I have discovered that my sister was giving him legal advice and that they pressured him into continuing to fight for custody of my son. They failed, but it cost me £20 000 and one suicide attempt by me.
In hospital I was assessed as being perfectly sane, just pushed to the edge.
My mother and sisters have been back in my life, in the interim, and have been convincing my current husband that I am mad, have NPD, I am a bully, a terrible mum and that he should leave me, as the real me is evil and demonic.
My husband has lost 90% of his work in the last six months, and has been behaving in an increasingly bizarre way.
He has taken on the role of chief gaslighter.
It got so bad that I asked the gp to refer me to the community mental health team. I was assessed and told that there was nothing wrong with me.
I had a couple of sessions, and the therapist said that she needed to see him. He refused.
He won't even go to the gp.
This morning he left, for the third time in six months, still maintaining that everything is my fault, from the lack of work to his lack of friends.

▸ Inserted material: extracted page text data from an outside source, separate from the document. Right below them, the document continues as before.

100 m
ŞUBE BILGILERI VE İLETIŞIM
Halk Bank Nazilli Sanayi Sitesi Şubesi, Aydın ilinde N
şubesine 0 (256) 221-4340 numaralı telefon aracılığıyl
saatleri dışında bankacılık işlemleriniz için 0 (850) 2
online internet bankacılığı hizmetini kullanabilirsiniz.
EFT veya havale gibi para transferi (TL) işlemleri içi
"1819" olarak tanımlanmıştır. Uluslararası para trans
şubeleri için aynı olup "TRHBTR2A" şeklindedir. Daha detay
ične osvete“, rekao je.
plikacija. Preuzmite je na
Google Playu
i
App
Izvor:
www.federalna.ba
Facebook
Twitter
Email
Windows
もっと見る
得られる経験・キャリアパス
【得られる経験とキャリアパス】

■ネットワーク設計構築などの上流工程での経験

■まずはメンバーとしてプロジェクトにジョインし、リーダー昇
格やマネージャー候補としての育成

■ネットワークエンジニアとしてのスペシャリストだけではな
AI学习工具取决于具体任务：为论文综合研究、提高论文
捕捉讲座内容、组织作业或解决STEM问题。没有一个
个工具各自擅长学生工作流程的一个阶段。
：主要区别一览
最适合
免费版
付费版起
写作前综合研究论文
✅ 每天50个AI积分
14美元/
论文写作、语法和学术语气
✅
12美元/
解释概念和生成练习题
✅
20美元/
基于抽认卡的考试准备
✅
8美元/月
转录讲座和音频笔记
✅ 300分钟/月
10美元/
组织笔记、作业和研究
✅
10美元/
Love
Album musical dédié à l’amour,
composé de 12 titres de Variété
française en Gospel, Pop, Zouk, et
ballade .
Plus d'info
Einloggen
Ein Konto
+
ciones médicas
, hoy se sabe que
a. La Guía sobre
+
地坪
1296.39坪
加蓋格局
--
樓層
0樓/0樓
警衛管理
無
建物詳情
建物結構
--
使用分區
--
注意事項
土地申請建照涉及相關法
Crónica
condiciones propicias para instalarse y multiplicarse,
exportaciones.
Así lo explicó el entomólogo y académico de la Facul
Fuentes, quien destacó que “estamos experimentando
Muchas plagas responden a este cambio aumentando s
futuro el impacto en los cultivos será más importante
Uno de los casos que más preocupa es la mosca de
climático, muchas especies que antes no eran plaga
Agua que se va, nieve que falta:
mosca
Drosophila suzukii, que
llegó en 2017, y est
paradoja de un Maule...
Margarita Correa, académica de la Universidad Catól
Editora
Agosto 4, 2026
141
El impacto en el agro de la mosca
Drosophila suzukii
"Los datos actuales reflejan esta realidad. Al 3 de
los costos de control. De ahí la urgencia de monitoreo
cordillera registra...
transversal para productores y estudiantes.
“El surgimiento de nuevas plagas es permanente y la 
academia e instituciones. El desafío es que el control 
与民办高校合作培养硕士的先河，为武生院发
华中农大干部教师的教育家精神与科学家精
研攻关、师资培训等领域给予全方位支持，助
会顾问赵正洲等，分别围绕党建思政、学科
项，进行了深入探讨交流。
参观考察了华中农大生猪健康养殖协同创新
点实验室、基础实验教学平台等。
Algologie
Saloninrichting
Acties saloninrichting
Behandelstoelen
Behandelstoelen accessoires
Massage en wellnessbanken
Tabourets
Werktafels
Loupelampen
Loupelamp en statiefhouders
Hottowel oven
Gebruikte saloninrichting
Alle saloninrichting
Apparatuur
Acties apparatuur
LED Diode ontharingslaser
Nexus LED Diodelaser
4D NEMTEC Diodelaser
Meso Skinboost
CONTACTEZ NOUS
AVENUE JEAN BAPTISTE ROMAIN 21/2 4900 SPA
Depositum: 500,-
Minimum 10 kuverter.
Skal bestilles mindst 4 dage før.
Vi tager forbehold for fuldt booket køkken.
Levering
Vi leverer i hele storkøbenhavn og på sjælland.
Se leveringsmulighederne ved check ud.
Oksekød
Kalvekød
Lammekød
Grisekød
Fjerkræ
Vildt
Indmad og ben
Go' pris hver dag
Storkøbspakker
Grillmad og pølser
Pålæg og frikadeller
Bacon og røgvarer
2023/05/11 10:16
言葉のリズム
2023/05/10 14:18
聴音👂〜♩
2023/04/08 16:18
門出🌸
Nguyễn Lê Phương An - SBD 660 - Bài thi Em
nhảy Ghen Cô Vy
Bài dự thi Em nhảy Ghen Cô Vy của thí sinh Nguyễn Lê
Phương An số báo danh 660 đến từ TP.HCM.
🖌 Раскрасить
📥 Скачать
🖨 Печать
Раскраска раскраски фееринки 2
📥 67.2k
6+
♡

He has been recording our conversations/arguments on his Iphone and hiding his phone in an outside loo, so I can't find it....not that I want to.
Last night, he did this, ate an onion for his tea and once again told me how these un named people have always told him that I was mad, that I would be suicidal if he left (!) and that I had am difficult to work with and everyone hates me.
Thankfully my friends think I'm lovely, and a bit of a mug for tolerating this for so long.
I have said that he cannot come back until he goes to the doctors and I need help to stay strong.
Thank you for persevering.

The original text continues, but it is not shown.